But you can't selectively re-train them, can you? As in, don't use elements from...

visarga · on Oct 21, 2022

What you can do is

- lexical filtering by applying a blacklist of artist names on the original prompt

- perceptual filtering - drop all generated images that look too close to copyrighted images in your training set

- re-captioning based filtering - use a model to generate captions for an image and apply filters on the captions; you can also filter by visual style

- CLIP based filtering where you use embeddings to find nearest neighbours, and if they are copyrighted then you can drop the image

- or train a copyright violation detection model that takes generated images and compares them to images from the original authors

Copyright enforcement struggles are going to be interesting to watch in this decade. But I think it will slowly become irrelevant, because anything can be generate again slightly different until they finally pass the filters.

dividedbyzero · on Oct 21, 2022

I was aiming more at the centralized-control angle (though I didn't make that very clear), i.e. are open-source models actually viable long-term? If only orgs with absurd amounts of compute can do updates because those imply a full re-training, wouldn't that effectively centralize control over any such model? Is there the option to to an incremental, limited re-training?

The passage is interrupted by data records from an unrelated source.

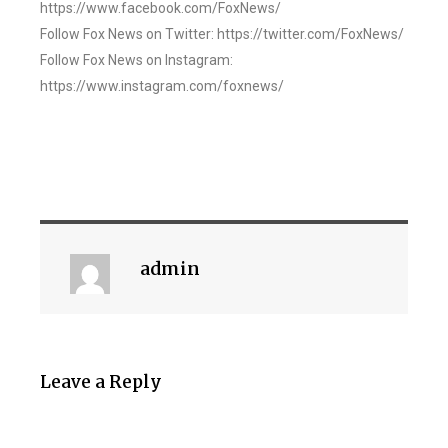
https://www.facebook.com/FoxNews/
Follow Fox News on Twitter: https://twitter.com/FoxNews/
Follow Fox News on Instagram:
https://www.instagram.com/foxnews/
admin
Leave a Reply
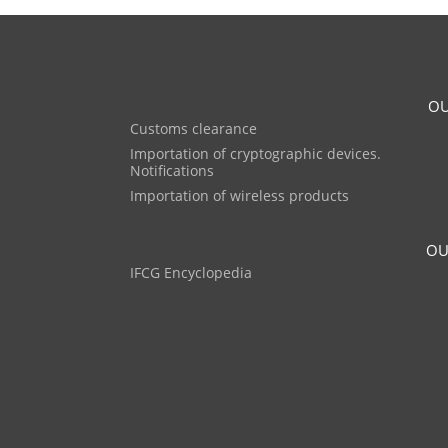
OU
Customs clearance
Importation of cryptographic devices.
Notifications
Importation of wireless products
OU
IFCG Encyclopedia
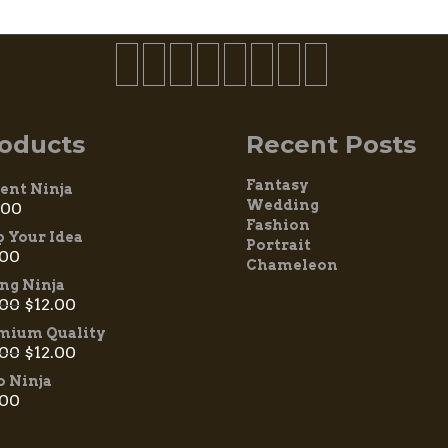
oducts
Recent Posts
Fantasy
ient Ninja
Wedding
.00
Fashion
p Your Idea
Portrait
.00
Chameleon
ing Ninja
.00
$
12.00
mium Quality
.00
$
12.00
 Ninja
.00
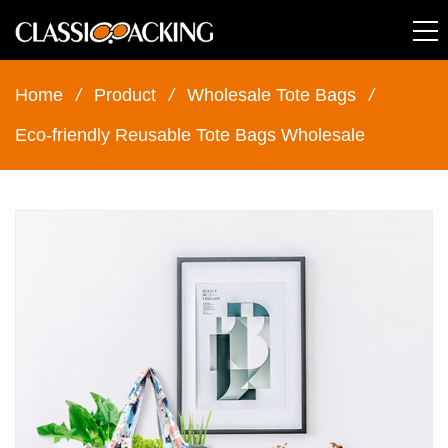
Home
/
Product
/
Wholesale Tote Bags
/
Eco-friendly Reusable Tote Bags Wholesale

ShamelessC · on Oct 22, 2022

Much of modern deep learning is actually premised on the discovery that training on a large, noisy dataset _first_, and then fine tuning (starting training on new data with the same weights) is generally quicker to converge, and also more accurate.

This is part of the motivation for “foundation models”.

There’s another paradigm called student/teacher models where a randomly initialized model updates it’s weights according to another pretrained model. This could (maybe?) be used to achieve the desired effect of a model that learned in a “clean room”.

plutonorm · on Oct 21, 2022

you can retrain on completely separate data - I am currently doing this.

rngname22 · on Oct 21, 2022

From what I've seen, it's possible to take a version of Stable Diffusion and add your training set on top.